For those coming in late, Cherry has a working relationship with the Sunny Soleil Society to help upgrade their gardens. While Cherry seems to be putting in more than the usual effort to do well and stay on good terms with Violet Cheshire, I’m afraid that her efforts seem to be in vain. The bee episode still looms over the situation. This week Violet introduced Cherry to Caroline, another board member, while Cherry was busy on a pond garden exhibit. For some reason, Cherry was embarrassed by the presence of tiny toads scampering out of the pond and around the two Society ladies. But worse was to come.

Turns out that Caroline’s husband has a new pest control business (which seems a bit below the social standards of the Society) and the Board has decided to award the contract to the fledgling company to eradicate the bees. Naturally, Cherry is very upset, for obvious reasons, but Violet takes pleasure in seeing Cherry in a powerless position to do much about it. Now, it does seem odd that a group that has invested time and money in gardens would be so ignorant of the value of bees, but that’s the story. I’m thinking that Violet’s decision to kill the bees is based on her erroneous identification of the bees as the invasive killer bees. If this is true, it needs to be clarified in the strip. But, we may have to wait a few weeks to learn more. Rivera normally only gives Cherry’s storyline one week at a time to Mark’s two. But after all, the comic strip is called Mark Trail, not The Trails.
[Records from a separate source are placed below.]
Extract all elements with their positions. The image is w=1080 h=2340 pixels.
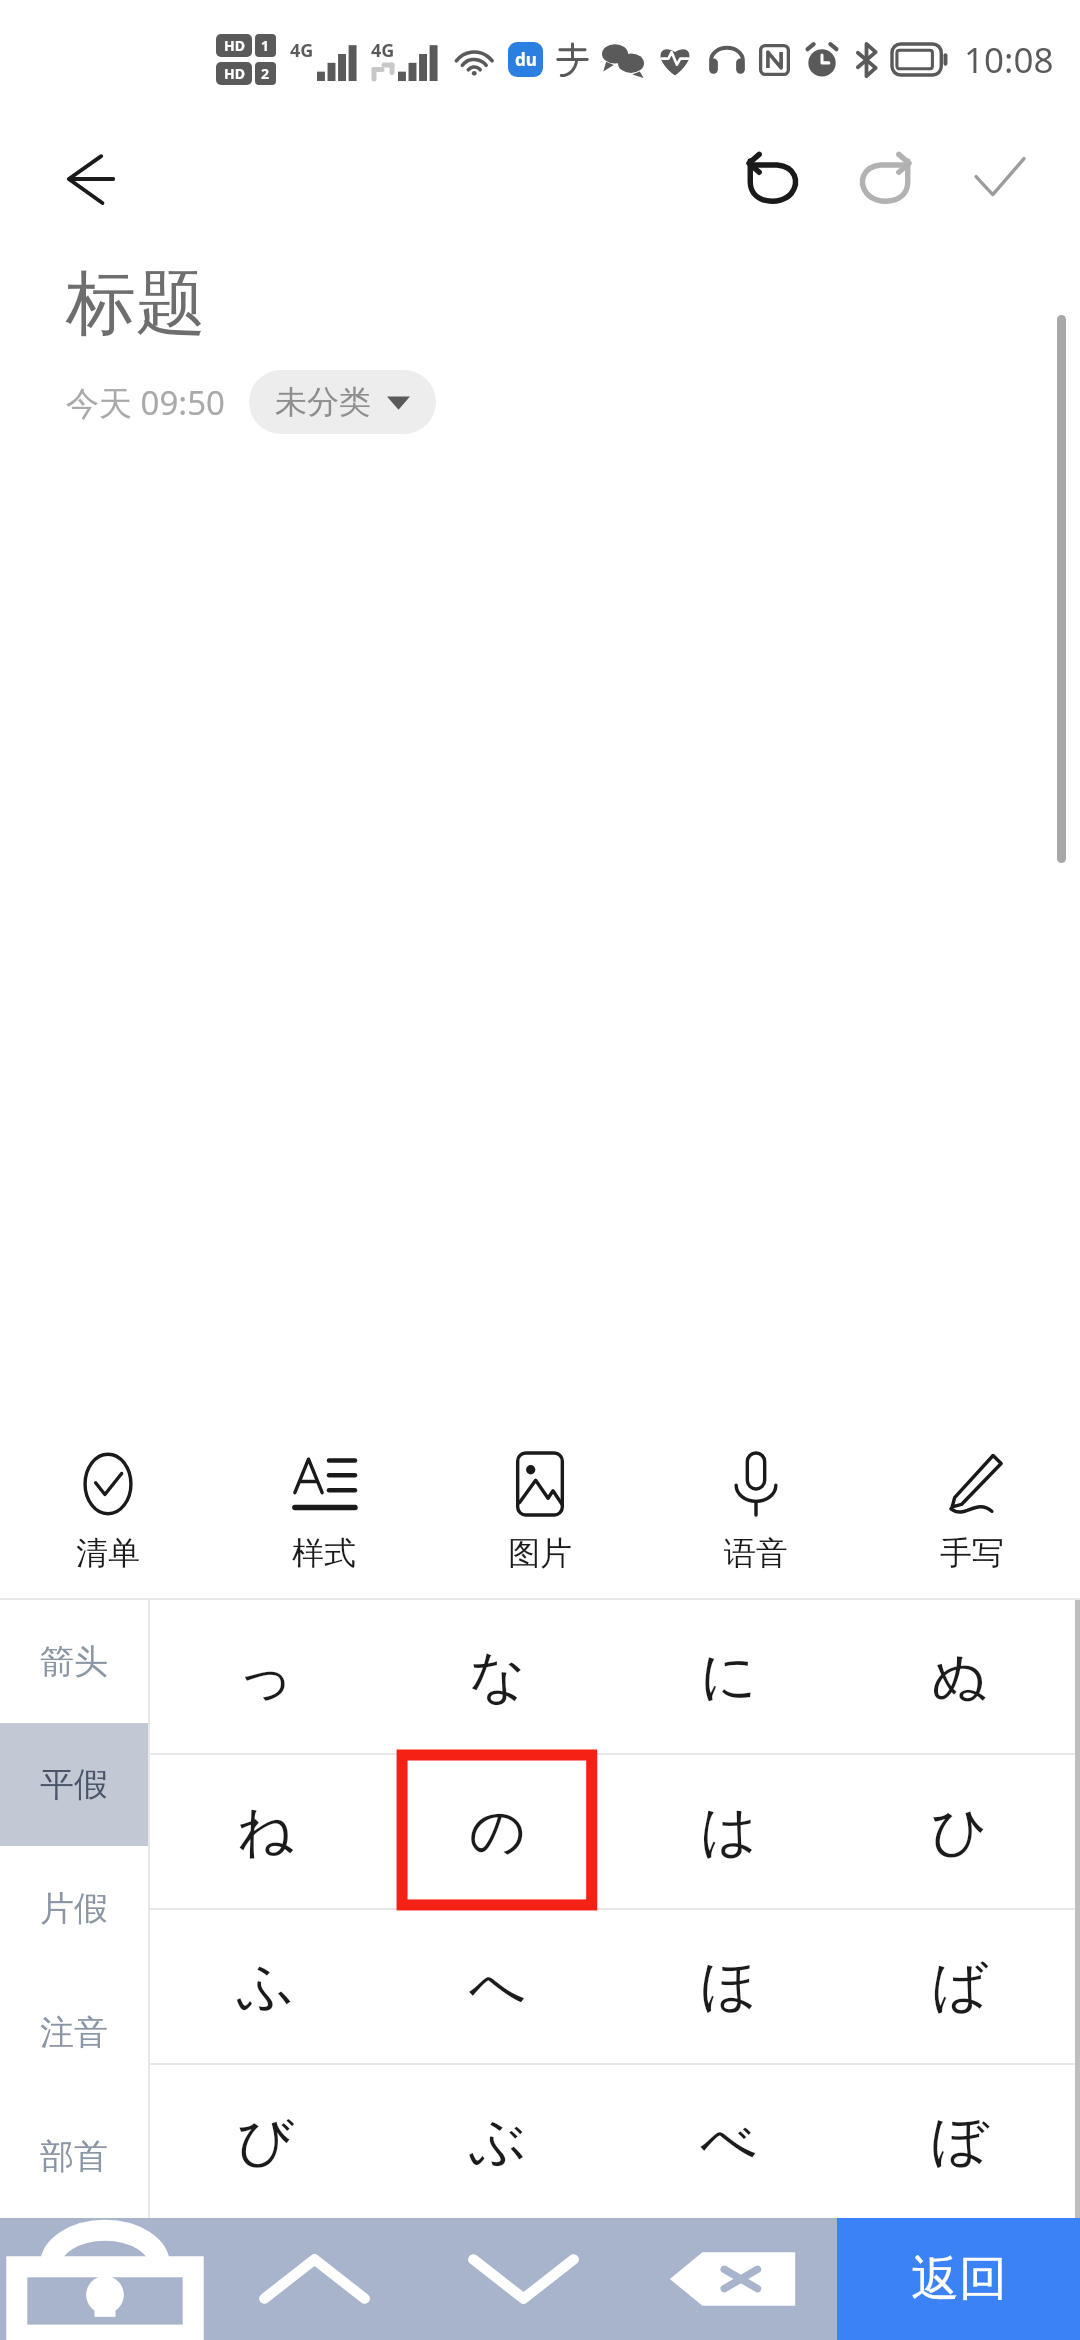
button[interactable]: Next: [419, 2218, 628, 2340]
button[interactable]: び: [150, 2065, 382, 2218]
button[interactable]: ね: [150, 1755, 382, 1908]
button[interactable]: 图片: [432, 1428, 648, 1598]
button[interactable]: 样式: [216, 1428, 432, 1598]
staticText: 清单: [76, 1533, 140, 1573]
button[interactable]: Previous: [210, 2218, 419, 2340]
staticText: 片假: [40, 1887, 108, 1930]
button[interactable]: 片假: [0, 1846, 148, 1970]
button[interactable]: ほ: [613, 1910, 844, 2063]
button[interactable]: 注音: [0, 1970, 148, 2094]
staticText: 平假: [40, 1763, 108, 1806]
staticText: HD: [224, 36, 245, 55]
button[interactable]: Delete: [628, 2218, 837, 2340]
button[interactable]: 语音: [648, 1428, 864, 1598]
staticText: 2: [261, 64, 270, 83]
staticText: は: [700, 1796, 758, 1867]
button[interactable]: 返回: [837, 2218, 1080, 2340]
staticText: 今天 09:50: [66, 380, 225, 425]
button[interactable]: ひ: [844, 1755, 1075, 1908]
staticText: 图片: [508, 1533, 572, 1573]
button[interactable]: 平假: [0, 1723, 148, 1846]
staticText: 1: [261, 36, 270, 55]
button[interactable]: ば: [844, 1910, 1075, 2063]
button[interactable]: 部首: [0, 2094, 148, 2218]
staticText: 注音: [40, 2011, 108, 2054]
staticText: ふ: [237, 1951, 295, 2022]
staticText: の: [469, 1796, 527, 1867]
button[interactable]: な: [382, 1600, 613, 1753]
staticText: べ: [700, 2106, 758, 2177]
staticText: 语音: [724, 1533, 788, 1573]
button[interactable]: 手写: [864, 1428, 1080, 1598]
staticText: び: [237, 2106, 295, 2177]
staticText: ね: [237, 1796, 295, 1867]
button[interactable]: ふ: [150, 1910, 382, 2063]
staticText: 返回: [911, 2249, 1007, 2309]
button[interactable]: Back: [40, 131, 136, 227]
staticText: HD: [224, 64, 245, 83]
staticText: 标题: [66, 260, 206, 348]
button[interactable]: Lock: [0, 2218, 210, 2340]
staticText: 手写: [940, 1533, 1004, 1573]
staticText: 样式: [292, 1533, 356, 1573]
button[interactable]: べ: [613, 2065, 844, 2218]
button[interactable]: Undo: [722, 129, 822, 229]
staticText: 未分类: [275, 382, 371, 422]
staticText: な: [469, 1641, 527, 1712]
button[interactable]: Done: [950, 129, 1050, 229]
staticText: ぬ: [931, 1641, 989, 1712]
button[interactable]: 清单: [0, 1428, 216, 1598]
staticText: 4G: [290, 38, 314, 63]
staticText: du: [515, 48, 537, 71]
staticText: ば: [931, 1951, 989, 2022]
button[interactable]: は: [613, 1755, 844, 1908]
button[interactable]: ぼ: [844, 2065, 1075, 2218]
staticText: 4G: [371, 38, 395, 63]
button[interactable]: ぬ: [844, 1600, 1075, 1753]
staticText: へ: [469, 1951, 527, 2022]
staticText: ぼ: [931, 2106, 989, 2177]
button[interactable]: ぶ: [382, 2065, 613, 2218]
staticText: ぶ: [469, 2106, 527, 2177]
staticText: っ: [237, 1641, 295, 1712]
button[interactable]: 箭头: [0, 1600, 148, 1723]
staticText: に: [700, 1641, 758, 1712]
button[interactable]: の: [382, 1755, 613, 1908]
button[interactable]: に: [613, 1600, 844, 1753]
staticText: 部首: [40, 2135, 108, 2178]
button[interactable]: 未分类: [249, 370, 436, 434]
button[interactable]: Redo: [836, 129, 936, 229]
staticText: 10:08: [964, 36, 1054, 84]
staticText: ほ: [700, 1951, 758, 2022]
staticText: 箭头: [40, 1640, 108, 1683]
staticText: ひ: [931, 1796, 989, 1867]
button[interactable]: へ: [382, 1910, 613, 2063]
button[interactable]: っ: [150, 1600, 382, 1753]
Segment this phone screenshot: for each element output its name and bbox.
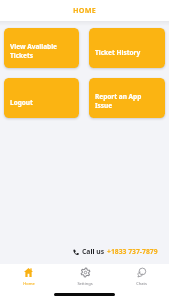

Today’s strip reads like one of those old government-sponsored nature films they used to show in grade school. Well, I think we used to see such films, though maybe they were films on hygiene. Okay, so it was a long time ago!

Anyway, getting into the content, while I appreciate Rivera’s ongoing aim to help us learn the scale or height of these animals, I find the canine comparison of this particular breed perplexing, since how many people even know what a Shiba inu is, much less be familiar with its height!? I sure didn’t, so I looked it up. They sound like a real pain in the ass to raise, and are expensive to purchase. Probably expensive to maintain, as well. I think a spaniel or a retriever would have made the size comparison more familiar to readers. Or maybe a roadrunner?

So, exactly what can we do to help keep wild animals and ourselves safe from each other’s less-than-noble desires to kill each other? I think focusing more on Mark’s closing comment would have made a better, more informative Sunday strip. So, who is really surprised if a minimum-wage animal control employee shoots somebody’s collie because he thought it was a wolf? We’d rather learn how to protect our pets from those people! It’s not our job to train them, anyway. And what do we do when we are installing a walkway in the backyard and a black bear or fox suddenly shows up? Do we heave pavers at them?

The title panel—though interesting conceptually—fails me in the sense that the coyote and dog are not really posed as the letter A. We realize they are meant to be that, but only within the context of knowing the strip’s name. Then again, the canines don’t seem to fit any of the other letters, either. It must have been a tough problem. Still, Rivera gets good marks, overall, for her concept of thematic Sunday titles.